RECORDS SHOWN |
------------------------

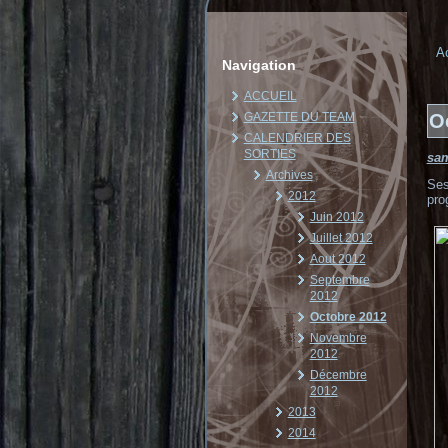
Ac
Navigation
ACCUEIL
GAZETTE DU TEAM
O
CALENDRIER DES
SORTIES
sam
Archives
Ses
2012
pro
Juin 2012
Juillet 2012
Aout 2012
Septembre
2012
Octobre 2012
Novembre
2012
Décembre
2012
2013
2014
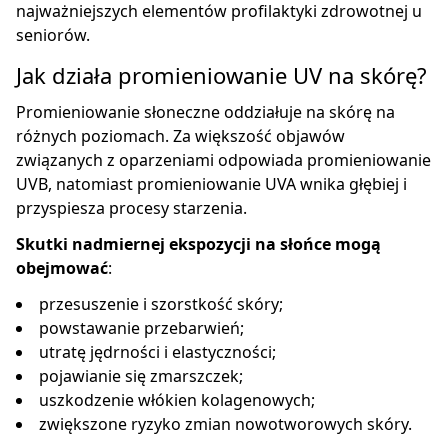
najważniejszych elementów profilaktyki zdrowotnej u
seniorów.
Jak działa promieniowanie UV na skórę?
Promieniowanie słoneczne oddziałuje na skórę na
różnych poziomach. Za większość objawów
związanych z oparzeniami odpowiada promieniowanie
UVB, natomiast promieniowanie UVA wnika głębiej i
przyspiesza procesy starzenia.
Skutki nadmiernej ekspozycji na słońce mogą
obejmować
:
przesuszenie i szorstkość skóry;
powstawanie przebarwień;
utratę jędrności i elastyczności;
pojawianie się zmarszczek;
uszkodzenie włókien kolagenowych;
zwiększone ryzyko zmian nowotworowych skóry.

------------------------

WHAT THE TASK ASKS | Everything from the line with "Octobre 2012" through the end of the records above, and nothing else, is to be quoted exactly; please leave the pictures out.

PROBLEM SOLUTION |
Octobre 2012
Novembre
2012
Décembre
2012
2013
2014
najważniejszych elementów profilaktyki zdrowotnej u
seniorów.
Jak działa promieniowanie UV na skórę?
Promieniowanie słoneczne oddziałuje na skórę na
różnych poziomach. Za większość objawów
związanych z oparzeniami odpowiada promieniowanie
UVB, natomiast promieniowanie UVA wnika głębiej i
przyspiesza procesy starzenia.
Skutki nadmiernej ekspozycji na słońce mogą
obejmować
:
przesuszenie i szorstkość skóry;
powstawanie przebarwień;
utratę jędrności i elastyczności;
pojawianie się zmarszczek;
uszkodzenie włókien kolagenowych;
zwiększone ryzyko zmian nowotworowych skóry.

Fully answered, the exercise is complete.